Given data |
====
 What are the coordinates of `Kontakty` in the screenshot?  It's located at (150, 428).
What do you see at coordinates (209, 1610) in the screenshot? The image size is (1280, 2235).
====
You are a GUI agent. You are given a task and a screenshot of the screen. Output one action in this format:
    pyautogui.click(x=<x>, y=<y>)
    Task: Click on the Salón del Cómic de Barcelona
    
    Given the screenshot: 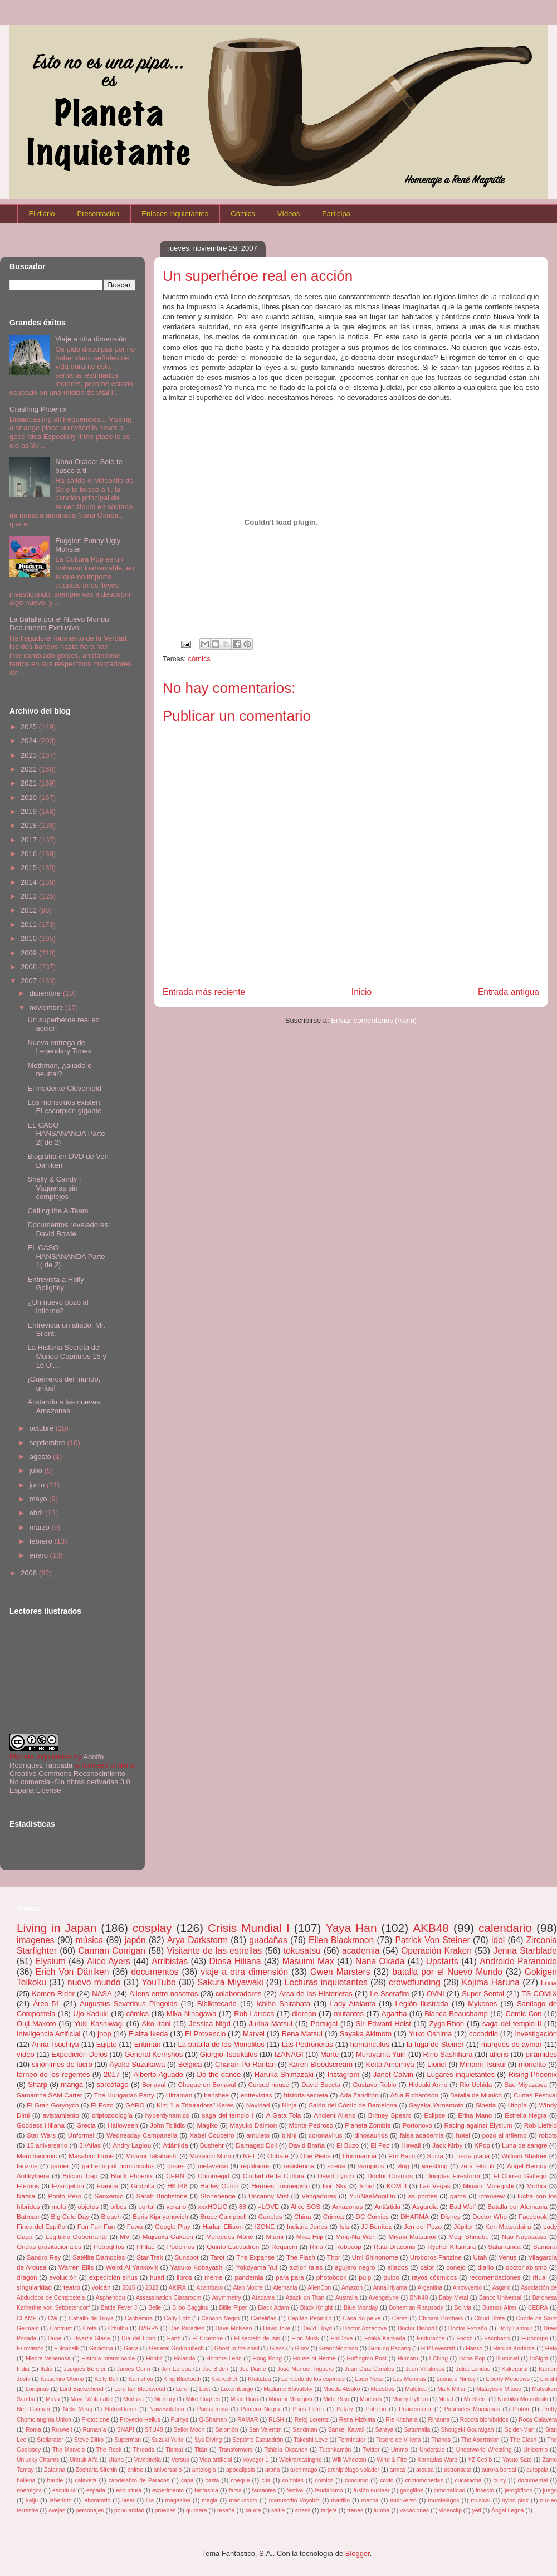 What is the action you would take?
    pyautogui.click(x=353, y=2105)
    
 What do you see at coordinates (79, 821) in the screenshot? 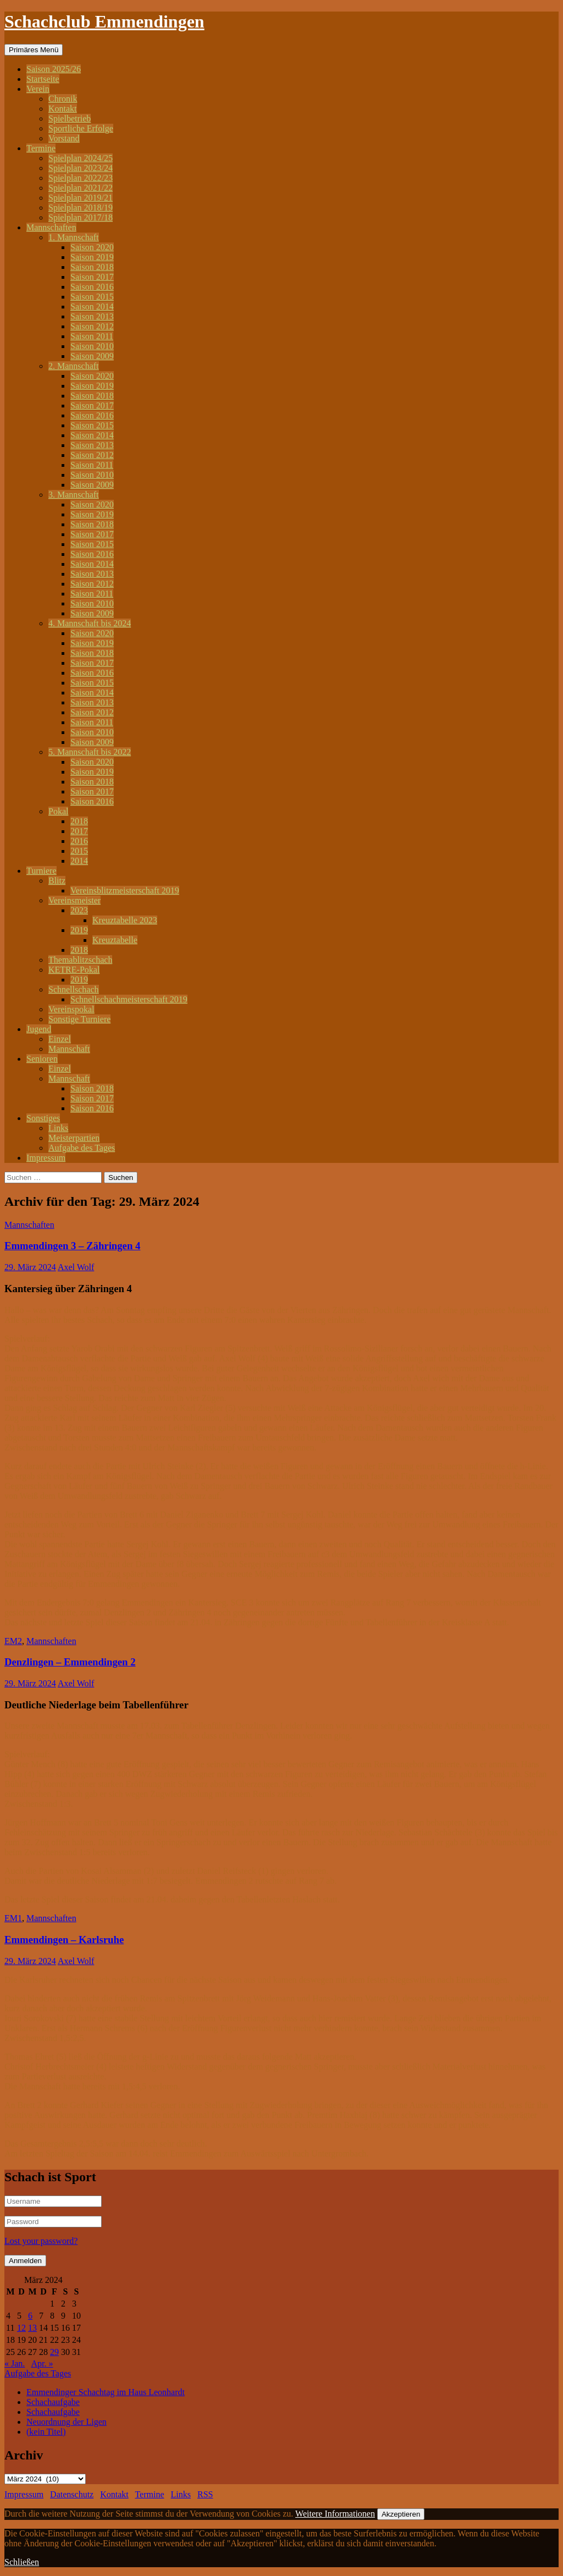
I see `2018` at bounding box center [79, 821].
====
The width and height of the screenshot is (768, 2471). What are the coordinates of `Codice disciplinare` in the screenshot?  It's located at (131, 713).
====
Look through the data above. Each line containing the word "located" needs to be copied.

Written response |
 What are the coordinates of `Kontakty` in the screenshot?  It's located at (150, 428).
The width and height of the screenshot is (768, 2471). What are the coordinates of `Codice disciplinare` in the screenshot?  It's located at (131, 713).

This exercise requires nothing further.